Commonsense knowledge about part-whole relations (e. g. , screen partOf notebook) is important for interpreting user input in web search and question answering, or for object detection in images. Prior work on knowledge base construction has compiled part-whole assertions, but with substantial limitations: i) semantically different kinds of part-whole relations are conflated into a single generic relation, ii) the arguments of a part-whole assertion are merely words with ambiguous meaning, iii) the assertions lack additional attributes like visibility (e. g. , a nose is visible but a kidney is not) and cardinality information (e. g. , a bird has two legs while a spider eight), iv) limited coverage of only tens of thousands of assertions. This paper presents a new method for automatically acquiring part-whole commonsense from Web contents and image tags at an unprecedented scale, yielding many millions of assertions, while specifically addressing the four shortcomings of prior work. Our method combines pattern-based information extraction methods with logical reasoning. We carefully distinguish different relations: physicalPartOf, memberOf, substanceOf. We consistently map the arguments of all assertions onto WordNet senses, eliminating the ambiguity of wordlevel assertions. We identify whether the parts can be visually perceived, and infer cardinalities for the assertions. The resulting commonsense knowledge base has very high quality and high coverage, with an accuracy of 89% determined by extensive sampling, and is publicly available.

AAAI Conference 2015 Conference Paper

Multimedia Data for the Visually Impaired

  • Niket Tandon
  • Shekhar Sharma
  • Tanima Makkad

The Web contains a large amount of information in the form of videos that remains inaccessible to the visually impaired people. We identify a class of videos whose information content can be approximately encoded as an audio, thereby increasing the amount of accessible videos. We propose a model to automatically identify such videos. Our model jointly relies on the textual metadata and visual content of the video. We use this model to re-rank Youtube video search results based on accessibility of the video. We present preliminary results by conducting a user study with visually impaired people to measure the effectiveness of our system.
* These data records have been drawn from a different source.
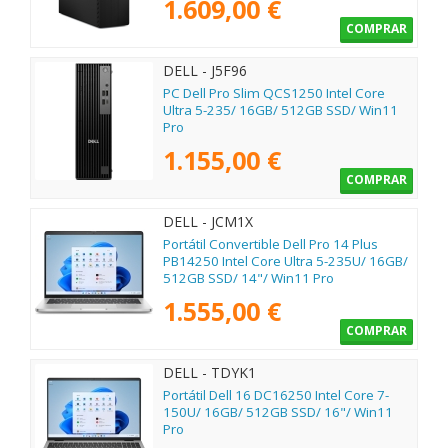
1.609,00 €
COMPRAR
DELL - J5F96
PC Dell Pro Slim QCS1250 Intel Core
Ultra 5-235/ 16GB/ 512GB SSD/ Win11
Pro
1.155,00 €
COMPRAR
DELL - JCM1X
Portátil Convertible Dell Pro 14 Plus
PB14250 Intel Core Ultra 5-235U/ 16GB/
512GB SSD/ 14"/ Win11 Pro
1.555,00 €
COMPRAR
DELL - TDYK1
Portátil Dell 16 DC16250 Intel Core 7-
150U/ 16GB/ 512GB SSD/ 16"/ Win11
Pro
AAAI Conference 2014 Conference Paper

Acquiring Comparative Commonsense Knowledge from the Web

  • Niket Tandon
  • Gerard Melo
  • Gerhard Weikum

Applications are increasingly expected to make smart decisions based on what humans consider basic commonsense. An often overlooked but essential form of commonsense involves comparisons, e. g. the fact that bears are typically more dangerous than dogs, that tables are heavier than chairs, or that ice is colder than water. In this paper, we first rely on open information extraction methods to obtain large amounts of comparisons from the Web. We then develop a joint optimization model for cleaning and disambiguating this knowledge with respect to WordNet. This model relies on integer linear programming and semantic coherence scores. Experiments show that our model outperforms strong baselines and allows us to obtain a large knowledge base of disambiguated commonsense assertions.

AAAI Conference 2011 Conference Paper

Deriving a Web-Scale Common Sense Fact Database

  • Niket Tandon
  • Gerard de Melo
  • Gerhard Weikum

The fact that birds have feathers and ice is cold seems trivially true. Yet, most machine-readable sources of knowledge either lack such common sense facts entirely or have only limited coverage. Prior work on automated knowledge base construction has largely focused on relations between named entities and on taxonomic knowledge, while disregarding common sense properties. In this paper, we show how to gather large amounts of common sense facts from Web n-gram data, using seeds from the ConceptNet collection. Our novel contributions include scalable methods for tapping onto Web-scale data and a new scoring model to determine which patterns and facts are most reliable. The experimental results show that this approach extends ConceptNet by many orders of magnitude at comparable levels of precision.